The affected bursal sections revealed viral antigens in the lesion sites identified in tissue sections, especially inside the cells in the rarefied areas of bursal follicles along with the inner lining of the cystic cavities in affected follicles.


Induction of protective immunity in chickens immunized with plant-made chimeric Bamboo mosaic virus particles expressing very virulent Infectious bursal disease virus antigen. Also, diarrhoea, anorexia, depression, ruffled feathers, especially in the region of the head and the neck are present.

Effective inhibition of replication of ppultry bursal disease virus by miRNAs delivered by vectors and targeting the VP2 gene. VP5, the nonstructural polypeptide of opultry bursal disease virus, accumulates within the host plasma membrane and induces cell lysis. The structure of a birnavirus polymerase disese a distinct active site topology. Tissue culture infectivity of different strains of infectious bursal disease virus is determined by distinct amino acids in VP2.

The enhanced virulence of very virulent infectious bursal disease virus is partly determined by its B-segment. The acute phase of the disease lasts for days and is characterized by atrophy of bursa along with depletion of B-cells [ 7 ] in bursal follicles, the other lymphoid organs such as spleen and cecal tonsils are also affected.

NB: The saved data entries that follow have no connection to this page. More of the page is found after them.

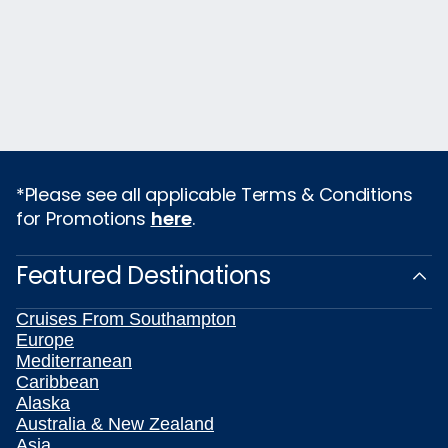
*Please see all applicable Terms & Conditions
for Promotions
here
.
Featured Destinations
Cruises From Southampton
Europe
Mediterranean
Caribbean
Alaska
Australia & New Zealand
Asia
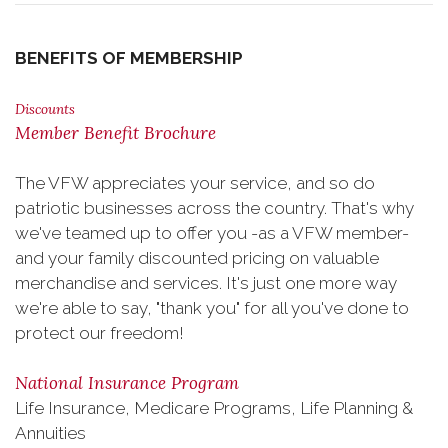
BENEFITS OF MEMBERSHIP
Discounts
Member Benefit Brochure
The VFW appreciates your service, and so do
patriotic businesses across the country. That's why
we've teamed up to offer you -as a VFW member-
and your family discounted pricing on valuable
merchandise and services. It's just one more way
we're able to say, "thank you" for all you've done to
protect our freedom!
National Insurance Program
Life Insurance, Medicare Programs, Life Planning &
Annuities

The aim of the present study was to diagnose infectious bursal disease IBD using gross, histopathological, and immunopathological approaches and to compare efficacy of immunohistochemical techniques with conventional diagnostic techniques. The innate immune response is the first-line of defense against pathogens in vertebrate species.

Most isolates of the IBD virus in turkeys are serologically different from those in chickens. Acute infectious bursal disease in poultry: Evaluation of a phylogenetic marker based on genomic segment B of infectious bursal disease virus: Clinical aspects of immunosuppression in poultry.

Omission of primary antibodies was used for negative control. The diagnosis of very virulent infectious bursal disease in California pullets. For a statistical comparison to be drawn, the mean and the standard deviation of the respective histopathological changes were also calculated, as shown in Table Adaptation of a mallard H5N2 low pathogenicity influenza virus in chickens with prior history of infection with infectious bursal disease virus.

Characterisation of chicken viperin.